I expected half a dozen gendarmes to follow Orlovska around the corner at any moment.
“You have been of service, Uncle Policeman,” Orlovska said sweetly. “You have done me a great service in deta
ining this gentleman.”
All the countess had to do was to point to the yellow poster on the wall behind us. Twenty years of walking a beat at night, arbitrating Mrs. Kovacs’s disputes with her drunken husband, chasing sneak thieves and threatening suspicious gypsies was about to end. The arrest of a public enemy of such magnitude, the murderer of a Russian major, the stealer of the soon-to-be-famous Manila envelope, would mean a promotion to the rank of sergeant, a raise in pay, a medal, perhaps even nomination as Hero of the People’s Democracy.
Perhaps Uncle Policeman had a premonition of the fame which was about to be thrust upon him. At any rate, he moved his revolver from the holster.
“You won’t need your gun,” the countess said. Then some of her friends were around the corner. I couldn’t imagine why she hadn’t called them. I had to admit she’d had a lot of courage to turn that corner alone, whatever her obscure purpose. She couldn’t have known the policeman was there. Or was it part of the general deployment aimed at my capture? Maybe they’d deliberately let me out of the Nagymezo utca. They didn’t want to risk a gun battle in the Arizona?
“You see, Uncle Policeman,” Orlovska said, “this gentleman ran away from me in the Arizona. We’re old friends. If you hadn’t stopped him, I wouldn’t have known where to find him.”
The revolver went back into the holster; the cop clicked his heels again and saluted. Orlovska gave him a broad smile, slipped her arm through mine, and said, “And now, Uncle Policeman, if you’ll be so kind, please tell my chauffeur to bring the car.
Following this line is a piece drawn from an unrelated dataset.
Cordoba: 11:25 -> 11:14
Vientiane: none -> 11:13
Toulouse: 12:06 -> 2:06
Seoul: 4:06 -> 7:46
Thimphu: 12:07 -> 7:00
He’s just around the corner.”
I followed Orlovska into the car. By this time I wasn’t sure whether such things were really happening to me or whether I’d lost my mind. Until I found the answer I was determined to keep my mouth shut. The longer I stayed away from the police or the MVD, the greater chance I’d have to make a getaway.
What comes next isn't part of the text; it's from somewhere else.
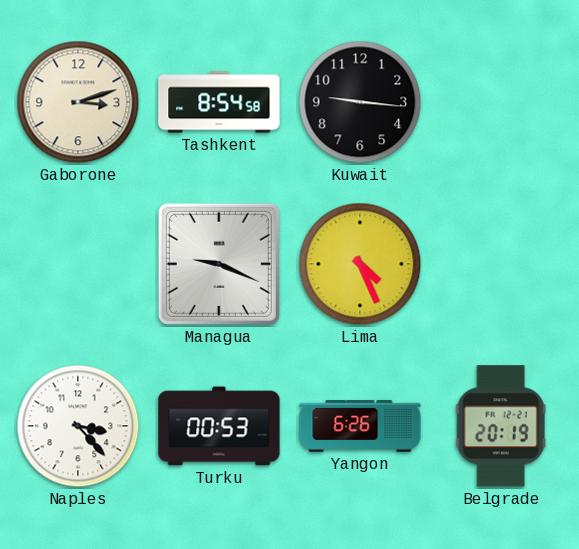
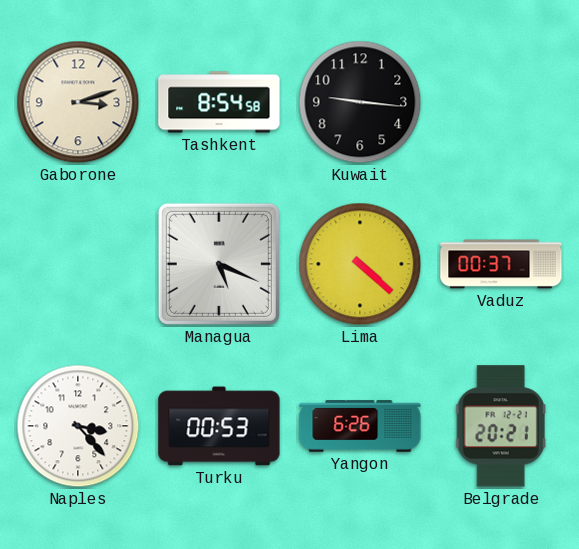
Managua: 9:19 -> 5:19
Lima: 4:26 -> 4:22
Vaduz: none -> 00:37
Belgrade: 20:19 -> 20:21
I expected Orlovska to tell the chauffeur, “Sixty Stalin ut,” but she told him to drive home. In a few minutes we crossed the Danube, climbed the Rose Hill through devastated Buda, and headed for the higher hills to the west. There was a roadblock at the beginning of open country, but the gendarmery captain waved the driver on although half a dozen cars had been halted and lined up at the side of the road.